Em suas razões recursais, a agravante aduz a inaplicabilidade automática do Código de Defesa do Consumidor às cooperativas de crédito, argumentando que a relação estabelecida possui natureza associativa e cooperada, não configurando relação de consumo ou a figura do destinatário final.
Argumenta, outrossim, que a inversão do ônus da prova não pode ocorrer de forma automática, exigindo a demonstração concreta da verossimilhança das alegações ou da hipossuficiência da parte contrária, elementos que reputa ausentes no caso em tela, onde a agravada teria formulado apenas alegações genéricas de abusividade.

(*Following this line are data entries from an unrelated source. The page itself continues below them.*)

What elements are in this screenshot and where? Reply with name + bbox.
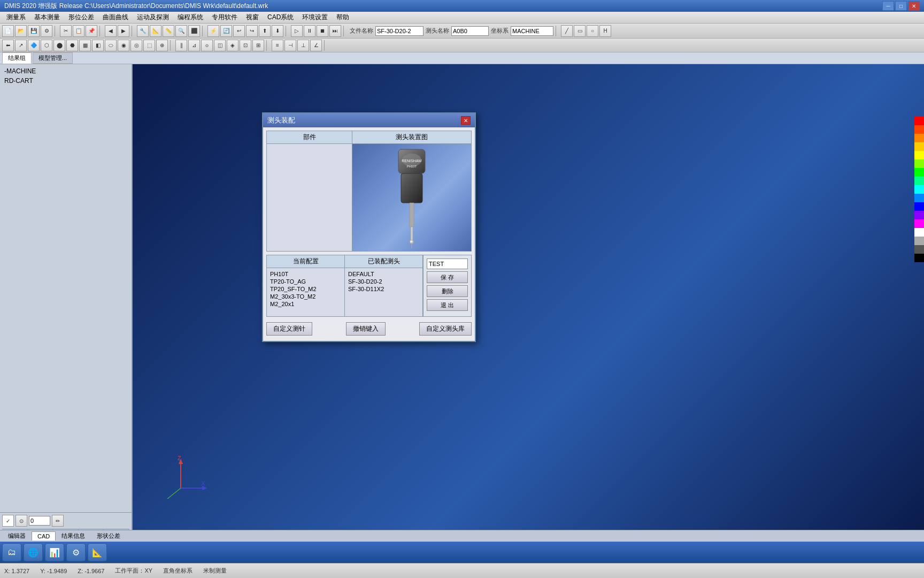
tb-line[interactable]: ╱: [561, 25, 573, 37]
tb-btn17[interactable]: ↩: [233, 25, 245, 37]
tb2-btn2[interactable]: ↗: [15, 40, 27, 51]
taskbar-btn-2[interactable]: 🌐: [24, 543, 43, 561]
config-item-2[interactable]: TP20_SF-TO_M2: [269, 285, 342, 293]
swatch-dark-gray[interactable]: [914, 245, 924, 254]
taskbar-btn-1[interactable]: 🗂: [2, 543, 21, 561]
tb-btn13[interactable]: 🔍: [175, 25, 187, 37]
config-item-3[interactable]: M2_30x3-TO_M2: [269, 293, 342, 300]
config-item-0[interactable]: PH10T: [269, 270, 342, 278]
tb2-btn24[interactable]: ∠: [310, 40, 322, 51]
menu-programming[interactable]: 编程系统: [173, 12, 207, 23]
tab-model[interactable]: 模型管理...: [33, 52, 73, 64]
test-name-input[interactable]: [427, 258, 468, 269]
swatch-orange-red[interactable]: [914, 125, 924, 134]
tb-btn20[interactable]: ⬇: [272, 25, 283, 37]
tb2-btn8[interactable]: ◧: [92, 40, 104, 51]
current-config-content[interactable]: PH10T TP20-TO_AG TP20_SF-TO_M2 M2_30x3-T…: [267, 268, 344, 316]
menu-basic-measure[interactable]: 基本测量: [30, 12, 64, 23]
taskbar-btn-3[interactable]: 📊: [45, 543, 64, 561]
tb2-btn7[interactable]: ▦: [79, 40, 91, 51]
tb2-btn11[interactable]: ◎: [130, 40, 142, 51]
config-item-4[interactable]: M2_20x1: [269, 300, 342, 308]
value-input[interactable]: [29, 516, 50, 526]
tb-btn5[interactable]: ✂: [60, 25, 72, 37]
new-btn[interactable]: 📄: [2, 25, 14, 37]
swatch-light-gray[interactable]: [914, 237, 924, 245]
tb-btn14[interactable]: ⬛: [188, 25, 200, 37]
tb-rect[interactable]: ▭: [574, 25, 586, 37]
swatch-spring[interactable]: [914, 177, 924, 185]
tb2-btn14[interactable]: ∥: [175, 40, 187, 51]
swatch-black[interactable]: [914, 254, 924, 262]
tb-btn11[interactable]: 📐: [150, 25, 161, 37]
swatch-lime[interactable]: [914, 159, 924, 168]
tb-btn18[interactable]: ↪: [246, 25, 258, 37]
swatch-white[interactable]: [914, 228, 924, 237]
tb2-btn16[interactable]: ⌾: [201, 40, 213, 51]
open-btn[interactable]: 📂: [15, 25, 27, 37]
check-btn[interactable]: ✓: [2, 515, 14, 527]
swatch-red[interactable]: [914, 117, 924, 125]
tb-btn19[interactable]: ⬆: [259, 25, 271, 37]
cancel-insert-button[interactable]: 撤销键入: [346, 322, 386, 336]
tb-btn22[interactable]: ⏸: [304, 25, 315, 37]
maximize-button[interactable]: □: [895, 1, 907, 11]
tb-h[interactable]: H: [599, 25, 611, 37]
tb2-btn9[interactable]: ⬭: [105, 40, 117, 51]
tab-shape-tol[interactable]: 形状公差: [91, 530, 126, 542]
menu-special[interactable]: 专用软件: [207, 12, 242, 23]
menu-help[interactable]: 帮助: [332, 12, 353, 23]
tb2-btn10[interactable]: ◉: [118, 40, 129, 51]
tb2-btn18[interactable]: ◈: [227, 40, 238, 51]
minimize-button[interactable]: ─: [882, 1, 894, 11]
menu-surface[interactable]: 曲面曲线: [98, 12, 133, 23]
taskbar-btn-5[interactable]: 📐: [88, 543, 107, 561]
tb2-btn22[interactable]: ⊣: [284, 40, 296, 51]
swatch-cyan[interactable]: [914, 185, 924, 194]
tb-btn7[interactable]: 📌: [86, 25, 97, 37]
swatch-magenta[interactable]: [914, 219, 924, 228]
tb-circle[interactable]: ○: [587, 25, 598, 37]
swatch-gold[interactable]: [914, 142, 924, 151]
tb2-btn23[interactable]: ⊥: [297, 40, 309, 51]
swatch-azure[interactable]: [914, 194, 924, 202]
tab-editor[interactable]: 编辑器: [2, 530, 32, 542]
tb2-btn20[interactable]: ⊞: [252, 40, 264, 51]
tb-btn6[interactable]: 📋: [73, 25, 84, 37]
tb-btn12[interactable]: 📏: [163, 25, 174, 37]
installed-item-0[interactable]: DEFAULT: [347, 270, 420, 278]
installed-item-1[interactable]: SF-30-D20-2: [347, 278, 420, 285]
tb-btn4[interactable]: ⚙: [41, 25, 52, 37]
tb2-btn12[interactable]: ⬚: [143, 40, 155, 51]
coord-input[interactable]: [511, 26, 553, 36]
custom-library-button[interactable]: 自定义测头库: [419, 322, 472, 336]
menu-view[interactable]: 视窗: [242, 12, 263, 23]
menu-tolerance[interactable]: 形位公差: [64, 12, 98, 23]
tb-btn16[interactable]: 🔄: [220, 25, 232, 37]
tb2-btn17[interactable]: ◫: [214, 40, 226, 51]
save-btn[interactable]: 💾: [28, 25, 40, 37]
tb2-btn13[interactable]: ⊕: [156, 40, 168, 51]
tb2-btn3[interactable]: 🔷: [28, 40, 40, 51]
exit-button[interactable]: 退 出: [427, 299, 468, 311]
close-button[interactable]: ✕: [908, 1, 920, 11]
tb2-btn15[interactable]: ⊿: [188, 40, 200, 51]
dialog-close-button[interactable]: ✕: [461, 116, 471, 125]
tb-btn24[interactable]: ⏭: [329, 25, 341, 37]
tab-results[interactable]: 结果组: [2, 52, 32, 64]
parts-content[interactable]: [267, 144, 352, 251]
swatch-blue[interactable]: [914, 202, 924, 211]
tb-btn8[interactable]: ◀: [105, 25, 117, 37]
taskbar-btn-4[interactable]: ⚙: [66, 543, 86, 561]
tb-btn23[interactable]: ⏹: [317, 25, 328, 37]
installed-item-2[interactable]: SF-30-D11X2: [347, 285, 420, 293]
installed-content[interactable]: DEFAULT SF-30-D20-2 SF-30-D11X2: [345, 268, 422, 316]
tab-results-info[interactable]: 结果信息: [56, 530, 91, 542]
tb2-btn19[interactable]: ⊡: [240, 40, 251, 51]
swatch-violet[interactable]: [914, 211, 924, 219]
tree-item-machine[interactable]: -MACHINE: [2, 66, 129, 76]
menu-cad[interactable]: CAD系统: [263, 12, 298, 23]
menu-measure[interactable]: 测量系: [2, 12, 30, 23]
tb-btn10[interactable]: 🔧: [137, 25, 149, 37]
menu-env[interactable]: 环境设置: [298, 12, 332, 23]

Pondera, ainda, sobre a desnecessidade de produção de prova pericial contábil, asseverando que os documentos contratuais e os demonstrativos de evolução do débito colacionados aos autos são suficientes para o deslinde da controvérsia, caracterizando a perícia como medida inútil e protelatória.
Defende, subsidiariamente, que caso seja mantida a prova pericial, seu objeto deve ser estritamente limitado aos pontos efetivamente impugnados de forma específica pela agravada, requerendo a concessão de efeito suspensivo e, no mérito, o provimento do recurso.
Preparo regular.
O pedido de efeito suspensivo foi indeferido (mov. 33).
Foram apresentadas contrarrazões na movimentação 39, nas quais a parte agravada defende a aplicação do Código de Defesa do Consumidor, ao argumento de que, embora se trate de cooperativa de crédito, a relação estabelecida com a agravada, pessoa física e destinatária final dos serviços de cheque especial e cartão de crédito, possui natureza consumerista, nos termos da Súmula 297 do STJ.
Sustenta, ainda, a regularidade da inversão do ônus da prova, diante da hipossuficiência técnica e informacional da consumidora e da maior facilidade da cooperativa para demonstrar a composição e a evolução do débito, por deter os sistemas, registros e dados relativos às operações questionadas.
Aduz ser necessária a realização de perícia contábil para apurar a composição do saldo devedor e os encargos incidentes, por se tratar de matéria que demanda conhecimento técnico especializado, afirmando que os extratos e demonstrativos apresentados unilateralmente pela credora não seriam suficientes para solucionar a controvérsia.
Por fim, pede pelo desprovimento do recurso.
É o relatório.
Passo a decidir.
Conforme se vê dos autos, a lide originária versa sobre a cobrança de débitos oriundos da utilização de limite de cheque especial e cartão de crédito. Na decisão de saneamento (mov. 25), o juízo de primeiro grau reconheceu a aplicabilidade do Código de Defesa do Consumidor, determinou a inversão do ônus da prova e deferiu a produção de prova pericial contábil. A Agravante formulou pedido de ajustes (mov. 30), o qual foi indeferido pela decisão agravada (mov. 33), mantendo-se o saneador em sua integralidade.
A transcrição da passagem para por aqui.